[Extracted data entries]
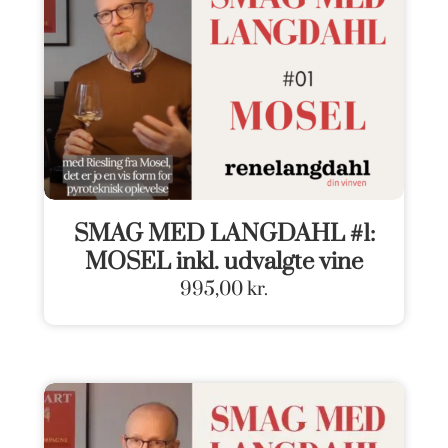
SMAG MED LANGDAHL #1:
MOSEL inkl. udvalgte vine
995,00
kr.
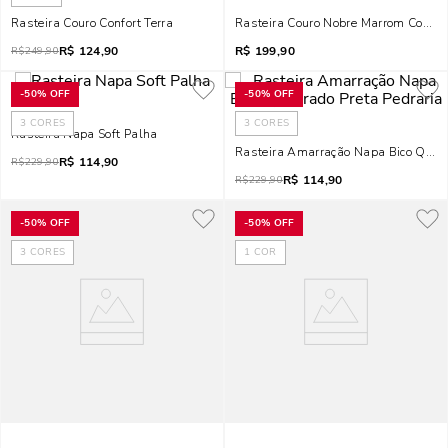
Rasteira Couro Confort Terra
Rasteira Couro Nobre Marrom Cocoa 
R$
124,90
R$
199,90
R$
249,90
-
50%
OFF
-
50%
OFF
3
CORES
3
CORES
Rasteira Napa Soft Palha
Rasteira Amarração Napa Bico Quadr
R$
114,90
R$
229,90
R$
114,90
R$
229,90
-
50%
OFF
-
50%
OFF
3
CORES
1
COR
--
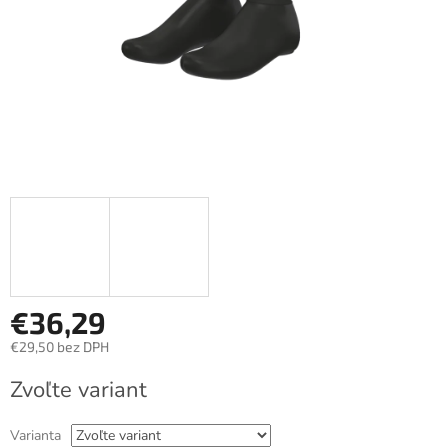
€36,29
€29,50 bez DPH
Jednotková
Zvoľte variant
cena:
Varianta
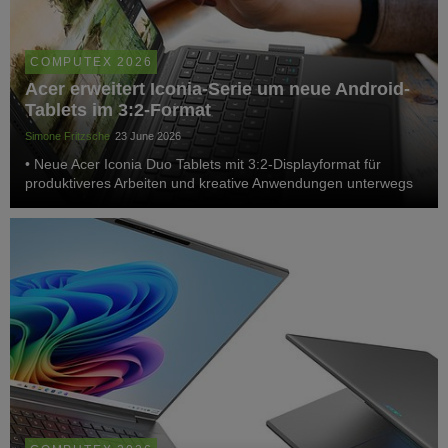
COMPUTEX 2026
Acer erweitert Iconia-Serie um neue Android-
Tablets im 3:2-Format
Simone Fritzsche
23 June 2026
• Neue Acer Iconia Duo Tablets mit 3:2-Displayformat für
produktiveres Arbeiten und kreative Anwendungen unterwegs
---
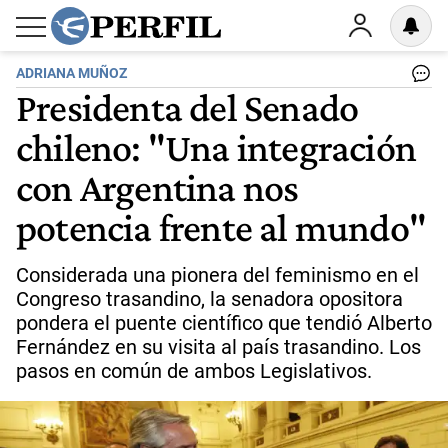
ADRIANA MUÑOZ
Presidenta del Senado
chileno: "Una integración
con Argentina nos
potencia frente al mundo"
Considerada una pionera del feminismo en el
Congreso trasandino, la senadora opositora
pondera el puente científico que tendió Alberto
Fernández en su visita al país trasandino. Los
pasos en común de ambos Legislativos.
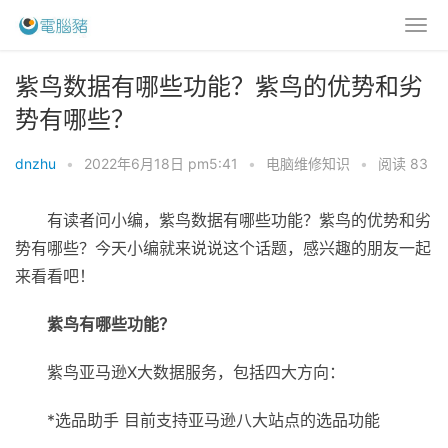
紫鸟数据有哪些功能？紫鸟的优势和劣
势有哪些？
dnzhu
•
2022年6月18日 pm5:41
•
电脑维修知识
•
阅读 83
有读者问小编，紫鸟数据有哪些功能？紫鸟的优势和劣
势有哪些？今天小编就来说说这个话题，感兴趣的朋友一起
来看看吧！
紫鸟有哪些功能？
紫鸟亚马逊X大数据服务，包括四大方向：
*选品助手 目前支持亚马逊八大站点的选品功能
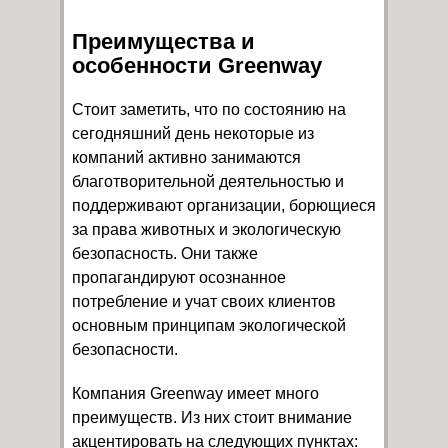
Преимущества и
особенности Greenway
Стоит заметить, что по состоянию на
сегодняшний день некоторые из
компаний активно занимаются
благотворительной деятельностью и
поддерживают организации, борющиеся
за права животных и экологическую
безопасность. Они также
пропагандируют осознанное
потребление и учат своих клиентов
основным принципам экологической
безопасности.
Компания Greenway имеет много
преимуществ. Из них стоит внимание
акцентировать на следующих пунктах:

[Your goal]
Would you copy, unchanged, the stretch of the records above that begins at the line containing "особенности Greenway" and ends at the line containing "акцентировать на следующих", and only that?

[Response below]
особенности Greenway
Стоит заметить, что по состоянию на
сегодняшний день некоторые из
компаний активно занимаются
благотворительной деятельностью и
поддерживают организации, борющиеся
за права животных и экологическую
безопасность. Они также
пропагандируют осознанное
потребление и учат своих клиентов
основным принципам экологической
безопасности.
Компания Greenway имеет много
преимуществ. Из них стоит внимание
акцентировать на следующих пунктах:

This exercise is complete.